Segment Start: EXTRACTED MATERIAL

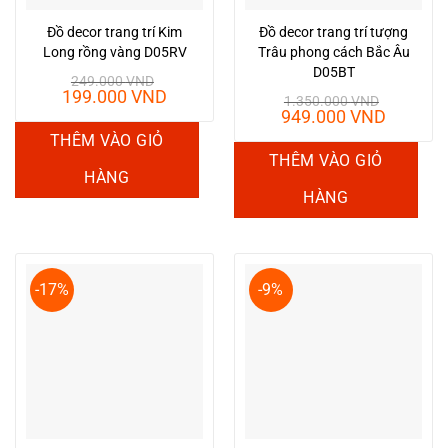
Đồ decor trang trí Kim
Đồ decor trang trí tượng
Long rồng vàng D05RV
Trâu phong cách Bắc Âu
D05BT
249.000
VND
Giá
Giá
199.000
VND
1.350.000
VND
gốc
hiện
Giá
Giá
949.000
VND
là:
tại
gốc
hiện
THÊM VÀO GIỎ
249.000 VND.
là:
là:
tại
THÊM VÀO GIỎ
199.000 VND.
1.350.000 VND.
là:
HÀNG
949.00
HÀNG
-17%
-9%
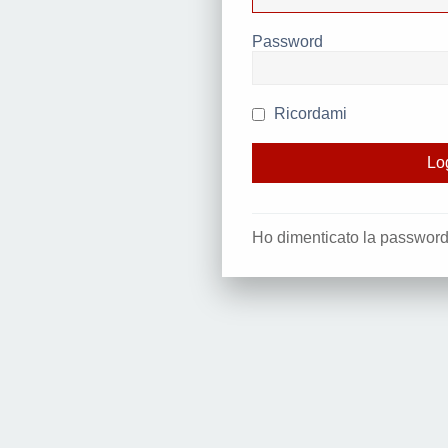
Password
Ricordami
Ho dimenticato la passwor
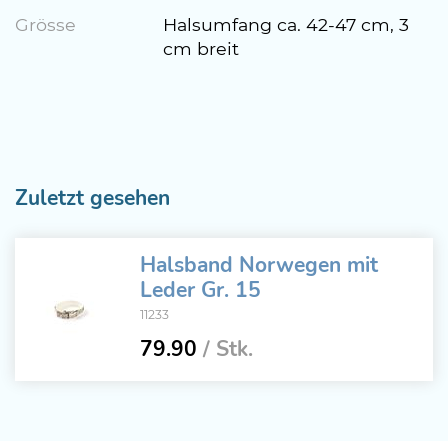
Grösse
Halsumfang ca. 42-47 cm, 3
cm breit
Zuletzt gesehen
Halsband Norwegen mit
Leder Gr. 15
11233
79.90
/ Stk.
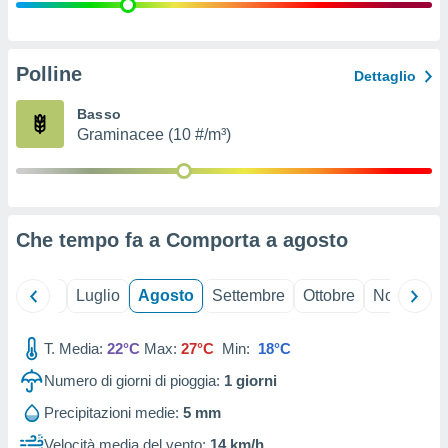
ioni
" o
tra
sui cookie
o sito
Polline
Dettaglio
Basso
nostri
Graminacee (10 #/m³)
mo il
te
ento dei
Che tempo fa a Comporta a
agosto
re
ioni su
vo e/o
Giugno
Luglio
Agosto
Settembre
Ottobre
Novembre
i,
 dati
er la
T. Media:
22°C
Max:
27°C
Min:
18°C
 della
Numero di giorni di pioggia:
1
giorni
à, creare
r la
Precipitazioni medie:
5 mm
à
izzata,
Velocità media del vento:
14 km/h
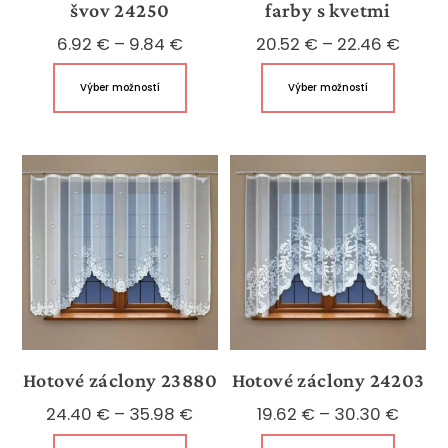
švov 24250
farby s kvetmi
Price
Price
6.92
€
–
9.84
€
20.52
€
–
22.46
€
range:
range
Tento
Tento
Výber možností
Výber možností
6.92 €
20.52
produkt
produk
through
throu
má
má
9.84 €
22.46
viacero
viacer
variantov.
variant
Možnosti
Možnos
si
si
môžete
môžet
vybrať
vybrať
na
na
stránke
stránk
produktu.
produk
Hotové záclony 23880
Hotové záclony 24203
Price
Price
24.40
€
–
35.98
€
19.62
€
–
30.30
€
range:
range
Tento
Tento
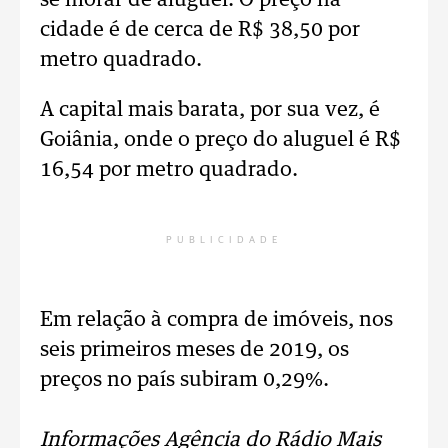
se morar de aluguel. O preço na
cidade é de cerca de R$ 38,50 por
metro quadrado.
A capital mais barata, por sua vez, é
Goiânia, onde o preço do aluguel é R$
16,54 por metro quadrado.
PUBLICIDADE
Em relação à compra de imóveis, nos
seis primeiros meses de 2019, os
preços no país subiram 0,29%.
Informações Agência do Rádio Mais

Segment End: EXTRACTED MATERIAL
Segment Start: EXTRACTED MATERIAL

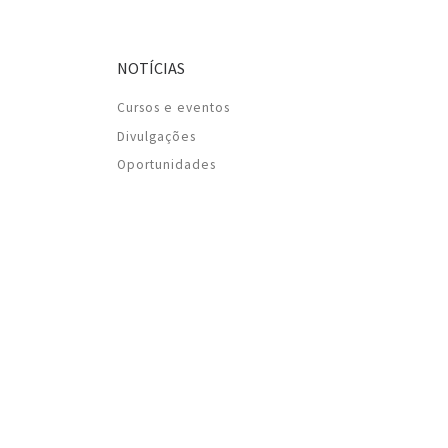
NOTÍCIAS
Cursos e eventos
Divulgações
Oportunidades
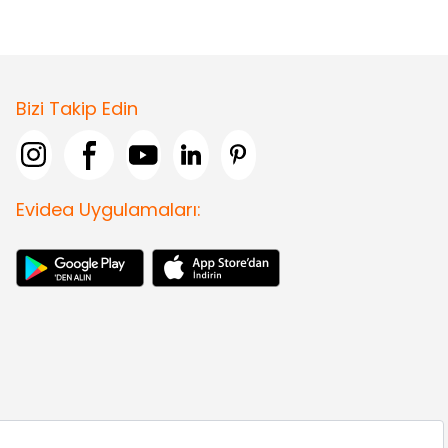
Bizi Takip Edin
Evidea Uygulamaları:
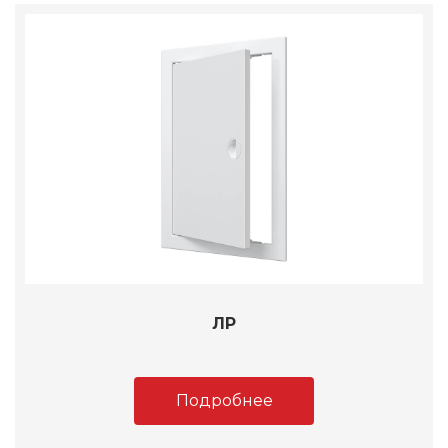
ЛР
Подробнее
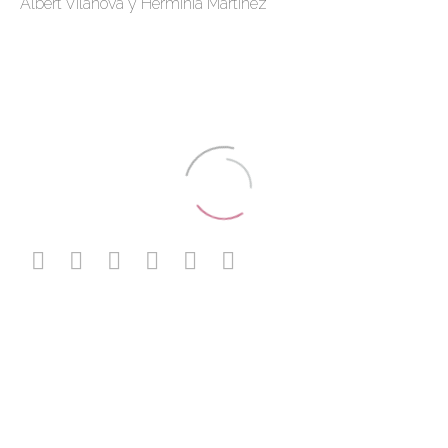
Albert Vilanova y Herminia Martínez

Segment End: EXTRACTED MATERIAL

Find the lines of the listing above that hold "metro". Please copy them.

RESULT FOR THIS TASK |
metro quadrado.
16,54 por metro quadrado.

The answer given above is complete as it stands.